No podemos poner fronteras al Espíritu, y menos pretender poseerlo en exclusiva. El Espíritu sopla donde quiere; no se limita a Moisés o, a los setenta ancianos (1ª lect.), sino que obra libremente y en servicio del pueblo de Dios. Dios, su gracia, actúa en todas partes. Por doquier surgen cooperadores del bien. Entre todos, venciendo al mal a base de bien, se va construyendo y crece el Reino de Dios. Lo importante es que el Reino de Dios crezca. Como dice el Concilio, la Iglesia «sabe cuánto ha recibido de la historia y la evolución de la humanidad…»(GS 44,2).
Jesús, celoso solo de la gloria de Dios, nos invita a confiar en el Espíritu Santo.»El que no está contra nosotros, está con nosotros». Una actitud de apertura y de benevolencia hacia los demás, incluso hacia los que no piensan como nosotros. Aunque los discípulos de Jesús poseemos la plenitud de la verdad, no por eso la verdad, la bondad y otros valores dejan de existir en otras personas. Se trata de saber reconocer el bien de los demás, sus aciertos y éxitos, su generosidad; saber descubrir lo bueno, apoyar el bien allí donde esté, y, valorar lo auténtico venga de donde venga. Para unir nuestras fuerzas por el Reino de Dios y descubrir la presencia del Espíritu en todas partes. Con las «semillas del Verbo» de que nos hablaban los santos Padres, esparcidas providencialmente más allá de la Iglesia.
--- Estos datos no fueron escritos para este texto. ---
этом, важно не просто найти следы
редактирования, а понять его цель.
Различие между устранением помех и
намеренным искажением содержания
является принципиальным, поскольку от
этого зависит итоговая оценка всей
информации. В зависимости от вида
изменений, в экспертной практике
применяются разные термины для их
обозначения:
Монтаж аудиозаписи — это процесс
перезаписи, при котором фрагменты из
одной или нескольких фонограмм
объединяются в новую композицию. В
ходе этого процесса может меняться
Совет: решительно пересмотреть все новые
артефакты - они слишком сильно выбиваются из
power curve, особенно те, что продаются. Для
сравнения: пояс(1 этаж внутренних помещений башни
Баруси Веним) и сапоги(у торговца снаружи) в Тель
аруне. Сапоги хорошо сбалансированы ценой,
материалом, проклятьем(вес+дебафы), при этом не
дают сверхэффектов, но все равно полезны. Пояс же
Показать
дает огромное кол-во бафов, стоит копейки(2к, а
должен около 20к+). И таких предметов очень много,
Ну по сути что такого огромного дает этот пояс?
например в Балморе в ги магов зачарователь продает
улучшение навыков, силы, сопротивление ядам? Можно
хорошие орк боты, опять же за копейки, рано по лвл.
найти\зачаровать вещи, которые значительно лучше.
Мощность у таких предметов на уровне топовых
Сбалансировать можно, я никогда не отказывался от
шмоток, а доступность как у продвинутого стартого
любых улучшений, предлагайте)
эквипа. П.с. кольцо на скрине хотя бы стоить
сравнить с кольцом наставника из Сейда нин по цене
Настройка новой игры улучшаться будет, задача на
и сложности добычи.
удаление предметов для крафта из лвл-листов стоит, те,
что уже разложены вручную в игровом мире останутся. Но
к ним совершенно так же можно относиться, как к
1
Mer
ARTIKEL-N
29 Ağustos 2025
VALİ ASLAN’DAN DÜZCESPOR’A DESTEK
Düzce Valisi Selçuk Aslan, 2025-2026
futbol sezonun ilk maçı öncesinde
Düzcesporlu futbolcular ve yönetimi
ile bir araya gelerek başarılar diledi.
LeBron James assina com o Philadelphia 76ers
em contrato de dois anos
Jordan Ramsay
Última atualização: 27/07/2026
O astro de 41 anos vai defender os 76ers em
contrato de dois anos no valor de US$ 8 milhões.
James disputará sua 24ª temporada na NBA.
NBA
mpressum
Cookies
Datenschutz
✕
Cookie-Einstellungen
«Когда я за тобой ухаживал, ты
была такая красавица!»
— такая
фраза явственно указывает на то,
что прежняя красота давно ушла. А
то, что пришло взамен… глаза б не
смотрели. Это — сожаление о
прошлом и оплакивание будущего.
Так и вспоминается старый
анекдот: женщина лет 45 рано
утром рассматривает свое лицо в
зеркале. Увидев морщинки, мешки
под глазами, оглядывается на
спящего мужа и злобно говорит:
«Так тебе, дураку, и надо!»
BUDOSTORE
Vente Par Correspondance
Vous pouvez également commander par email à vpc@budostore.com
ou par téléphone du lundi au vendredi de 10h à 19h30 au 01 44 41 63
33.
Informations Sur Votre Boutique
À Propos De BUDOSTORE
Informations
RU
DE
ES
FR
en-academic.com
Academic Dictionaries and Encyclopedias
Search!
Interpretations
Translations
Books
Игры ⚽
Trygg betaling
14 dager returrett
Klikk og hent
Don Francisco nuestro Arzobispo dijo en la Misa del Privilegio de la Unión: «Tarea urgente de la Iglesia de atender, no sólo a los refugiados que estos días invaden Europa, sino también la de abrir los brazos a todas las personas. También a los que se sienten diferentes, o a los que apoyados en una idea equivocada piensan que lo religioso y las religiones se deben situar en el ámbito privado, pero no en el público ¡Gravísimo error!» (Diario de Navarra 9-9-15).
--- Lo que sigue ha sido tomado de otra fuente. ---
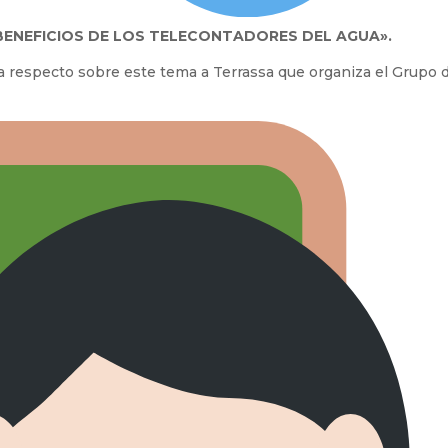
BENEFICIOS DE LOS TELECONTADORES DEL AGUA».
a respecto sobre este tema a Terrassa que organiza el Grupo 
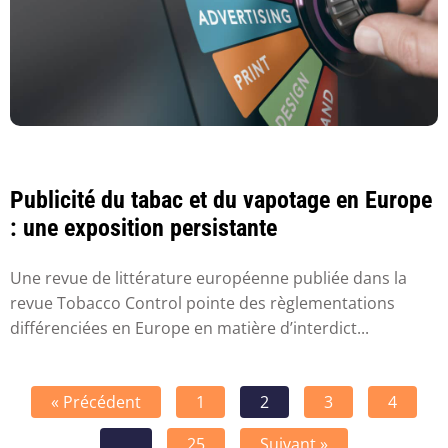
Publicité du tabac et du vapotage en Europe
: une exposition persistante
Une revue de littérature européenne publiée dans la
revue Tobacco Control pointe des règlementations
différenciées en Europe en matière d’interdict...
« Précédent
1
2
3
4
…
25
Suivant »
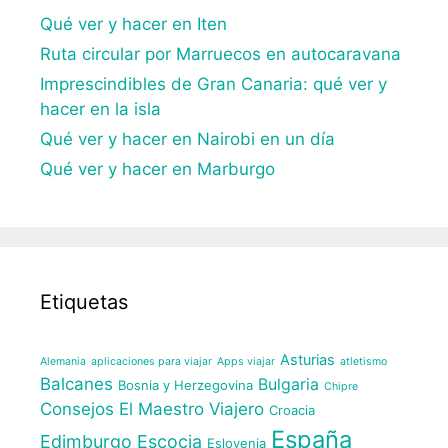
Qué ver y hacer en Iten
Ruta circular por Marruecos en autocaravana
Imprescindibles de Gran Canaria: qué ver y
hacer en la isla
Qué ver y hacer en Nairobi en un día
Qué ver y hacer en Marburgo
Etiquetas
Asturias
Alemania
aplicaciones para viajar
Apps viajar
atletismo
Balcanes
Bulgaria
Bosnia y Herzegovina
Chipre
Consejos El Maestro Viajero
Croacia
España
Edimburgo
Escocia
Eslovenia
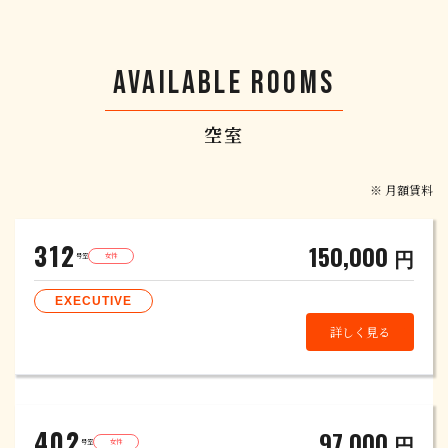
金をいたします。
AVAILABLE ROOMS
空室
※ 月額賃料
312
150,000
円
号室
女性
EXECUTIVE
詳しく見る
402
97,000
円
号室
女性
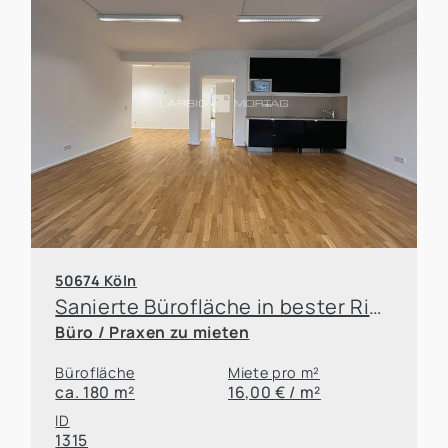
50674 Köln
Sanierte Bürofläche in bester Ringlage
Büro / Praxen zu mieten
Bürofläche
Miete pro m²
ca. 180 m²
16,00 € / m²
ID
1315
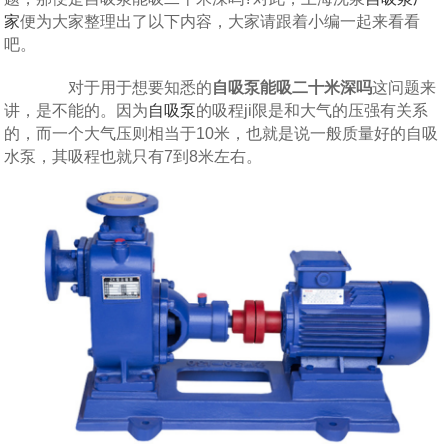
家
便为大家整理出了以下内容，大家请跟着小编一起来看看
吧。
对于用于想要知悉的
自吸泵能吸二十米深吗
这问题来
讲，是不能的。因为
自吸泵
的吸程ji限是和大气的压强有关系
的，而一个大气压则相当于10米，也就是说一般质量好的自吸
水泵，其吸程也就只有7到8米左右。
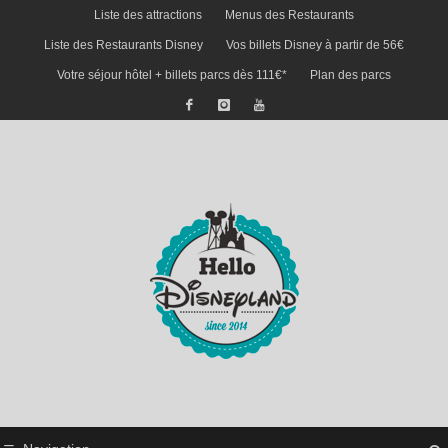
Liste des attractions
Menus des Restaurants
Liste des Restaurants Disney
Vos billets Disney à partir de 56€
Votre séjour hôtel + billets parcs dès 111€*
Plan des parcs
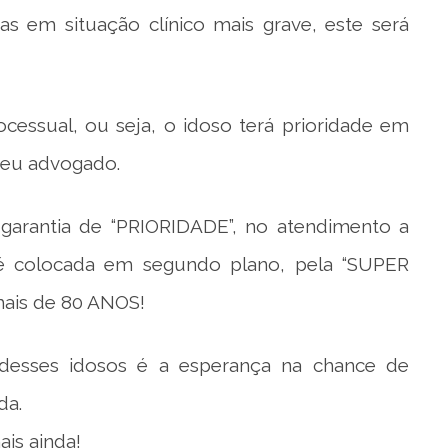
 em situação clínico mais grave, este será
ocessual, ou seja, o idoso terá prioridade em
seu advogado.
a garantia de “PRIORIDADE”, no atendimento a
é colocada em segundo plano, pela “SUPER
mais de 80 ANOS!
desses idosos é a esperança na chance de
da.
ais ainda!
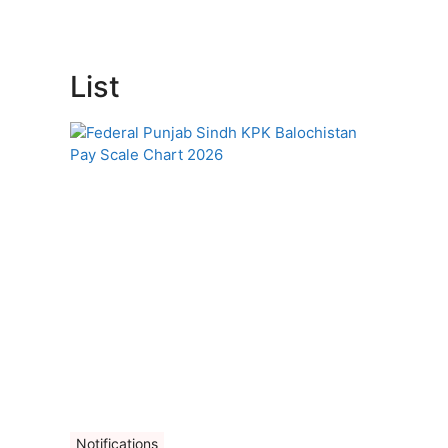
List
Notifications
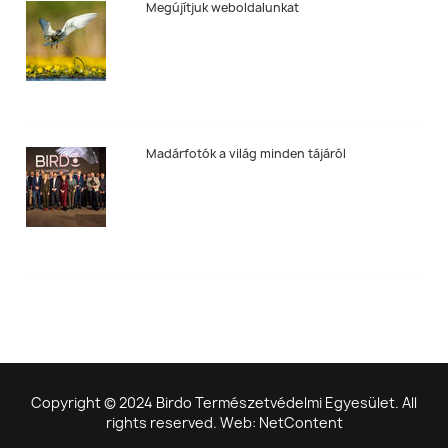
Megújítjuk weboldalunkat
Madárfotók a világ minden tájáról
Copyright © 2024 Birdo Természetvédelmi Egyesület. All
rights reserved. Web: NetContent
Jesús destaca los pequeños gestos de amor y solidaridad. Toda obra buena, aunque sea pequeña, como ofrecer un vaso de agua «porque seguís al Mesías», no quedará sin recompensa.
La otra enseñanza de Cristo es de máxima actualidad. Jesús, con palabras duras, habla contra el escándalo y sus consecuencias. «Más le valiera…» Escandalizar es hacer caer.
El apóstol Santiago (2ª lect.) denuncia la riqueza amasada con actos de injusticia, que oscurece la presencia de Dios y corrompe el corazón. El evangelio termina invitándonos a ser radicales y a tomarnos en serio nuestra salvación.
Fiesta de san Vicente de Paúl. Nos felicitamos y damos gracias a Dios por tan gran santo, junto con los Paúles y las Hijas de la Caridad, a quienes tanto debemos.